Hawaii also has a special lock on rainbow phenomena, Businger argues in his paper. “I moved to Hawaii in 1993 and I was stunned by how many rainbows there were.”
The combination of trade winds, cumulus cloud coverage, mountainous terrain, and clean air all contribute to rainbow sightings on the Hawaiian Islands. The mountain peaks force the trade winds from the ocean to rise and cool, creating “an open pattern with rain showers and holes in the clouds for the sun to enter,” explains Businger. This is unlike places in the Pacific Northwest, for instance, where there is a lot of rain but stratiform clouds block out the sun. Additionally, Hawaii is known for its clean marine air. “With the exception of some volcanic haze, we have a very clean atmosphere here because we’re so far away from pollution sources,” says Businger. “And that results in very strong sunshine that produces a brilliant rainbow.”
These multicolored majesties hold a significant relevance in Hawaiian culture. They adorn license plates and play the role of University of Hawaii’s mascot, the Rainbow Warriors. But their symbolism stretches back further into Hawaiian folklore and language, says M. Puakea Nogelmeier, professor emeritus of Hawaiian language at the University of Hawaii, who advises and collaborates with Businger.
Rainbows often symbolize a boundary, he says, “the veil between the realms of the gods and the realms of the humans.”
The gods dwell in the forested regions
Blocked from view by the thrusting mists and the bright, low-lying rainbow (uakoko-blood rain)

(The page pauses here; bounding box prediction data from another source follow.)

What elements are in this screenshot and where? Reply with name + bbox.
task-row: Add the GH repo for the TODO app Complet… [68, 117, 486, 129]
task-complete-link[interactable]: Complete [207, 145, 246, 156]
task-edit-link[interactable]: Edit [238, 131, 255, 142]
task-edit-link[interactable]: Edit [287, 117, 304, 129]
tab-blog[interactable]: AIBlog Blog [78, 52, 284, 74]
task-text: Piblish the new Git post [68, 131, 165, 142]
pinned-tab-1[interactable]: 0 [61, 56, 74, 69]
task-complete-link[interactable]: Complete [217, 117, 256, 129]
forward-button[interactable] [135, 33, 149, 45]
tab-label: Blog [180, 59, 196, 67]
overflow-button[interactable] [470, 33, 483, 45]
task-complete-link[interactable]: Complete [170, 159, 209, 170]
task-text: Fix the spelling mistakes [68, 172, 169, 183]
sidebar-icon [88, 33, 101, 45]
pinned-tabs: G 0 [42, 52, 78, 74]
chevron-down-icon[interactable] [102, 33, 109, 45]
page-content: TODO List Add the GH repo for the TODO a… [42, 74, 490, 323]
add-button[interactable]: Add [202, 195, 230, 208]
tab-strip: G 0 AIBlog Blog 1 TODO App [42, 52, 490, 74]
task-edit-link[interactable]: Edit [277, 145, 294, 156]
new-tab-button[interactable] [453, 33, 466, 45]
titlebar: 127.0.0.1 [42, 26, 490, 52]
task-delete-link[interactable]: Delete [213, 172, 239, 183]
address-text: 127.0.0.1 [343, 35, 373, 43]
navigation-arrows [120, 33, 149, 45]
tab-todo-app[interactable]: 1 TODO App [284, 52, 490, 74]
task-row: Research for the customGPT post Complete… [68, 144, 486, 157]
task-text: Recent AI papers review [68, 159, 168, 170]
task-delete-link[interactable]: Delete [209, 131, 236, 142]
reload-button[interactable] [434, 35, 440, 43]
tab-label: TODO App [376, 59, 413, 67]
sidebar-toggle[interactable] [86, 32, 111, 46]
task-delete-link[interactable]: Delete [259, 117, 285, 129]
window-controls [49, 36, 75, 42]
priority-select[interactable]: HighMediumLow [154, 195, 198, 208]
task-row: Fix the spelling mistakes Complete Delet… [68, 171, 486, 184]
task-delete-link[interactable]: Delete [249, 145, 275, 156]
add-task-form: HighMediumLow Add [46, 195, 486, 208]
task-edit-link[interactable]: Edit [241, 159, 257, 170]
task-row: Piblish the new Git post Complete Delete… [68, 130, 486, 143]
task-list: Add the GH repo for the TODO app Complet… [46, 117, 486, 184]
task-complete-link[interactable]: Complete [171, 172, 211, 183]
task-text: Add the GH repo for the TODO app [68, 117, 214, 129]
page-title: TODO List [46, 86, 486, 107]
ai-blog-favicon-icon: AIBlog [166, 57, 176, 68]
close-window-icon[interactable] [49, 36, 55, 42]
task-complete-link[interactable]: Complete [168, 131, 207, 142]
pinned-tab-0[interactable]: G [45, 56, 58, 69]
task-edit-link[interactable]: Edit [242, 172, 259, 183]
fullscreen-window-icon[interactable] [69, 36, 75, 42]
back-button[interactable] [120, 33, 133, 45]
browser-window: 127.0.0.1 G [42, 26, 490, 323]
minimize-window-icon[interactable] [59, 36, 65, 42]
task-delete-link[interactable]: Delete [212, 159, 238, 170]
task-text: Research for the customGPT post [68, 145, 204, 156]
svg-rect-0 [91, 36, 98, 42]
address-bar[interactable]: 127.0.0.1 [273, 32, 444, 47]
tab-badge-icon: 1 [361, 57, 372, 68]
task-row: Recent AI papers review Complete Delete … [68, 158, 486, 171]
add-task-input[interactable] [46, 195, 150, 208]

In Hawaiian culture, they’ve signified the presence of the supernatural, royalty, sacred entities, and are referenced in a variety of ways in poetry. These observations date back centuries, falling under “part of the priestly sciences,” Nogelmeier says. “They had to be able to observe and identify and interpret physical phenomena that were considered significant.”
The iridescent bands of a rainbow—in any shape or form—are a sight to behold: a small streak of color shimmering in the clouds, a bright pillar bleeding into the vista, a radiant bridge arching across the sky. In the Hawaiian language, there are specific terms for these diverse shapes, explains Nogelmeier.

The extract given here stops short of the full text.